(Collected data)
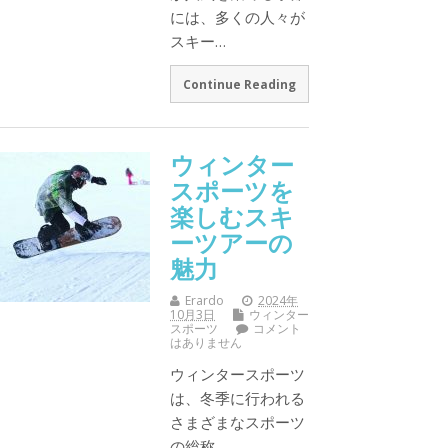
には、多くの人々が
スキー…
Continue Reading
ウィンター
スポーツを
楽しむスキ
ーツアーの
魅力
Erardo
2024年
10月3日
ウィンター
スポーツ
コメント
はありません
ウィンタースポーツ
は、冬季に行われる
さまざまなスポーツ
の総称…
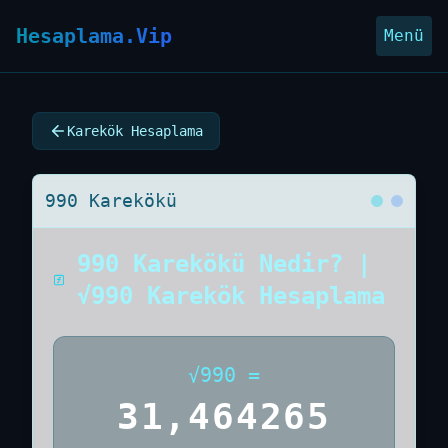
Hesaplama.Vip
Menü
Karekök Hesaplama
990 Karekökü
990 Karekökü Nedir? |
√990 Karekök Hesaplama
√
990
=
31,464265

> WORK TASK
Output the data exactly. Pictures don't belong in the result.

> TASK RESPONSE
には、多くの人々が
スキー…
Continue Reading
ウィンター
スポーツを
楽しむスキ
ーツアーの
魅力
Erardo
2024年
10月3日
ウィンター
スポーツ
コメント
はありません
ウィンタースポーツ
は、冬季に行われる
さまざまなスポーツ
の総称…
Hesaplama.Vip
Menü
Karekök Hesaplama
990 Karekökü
990 Karekökü Nedir? |
√990 Karekök Hesaplama
√
990
=
31,464265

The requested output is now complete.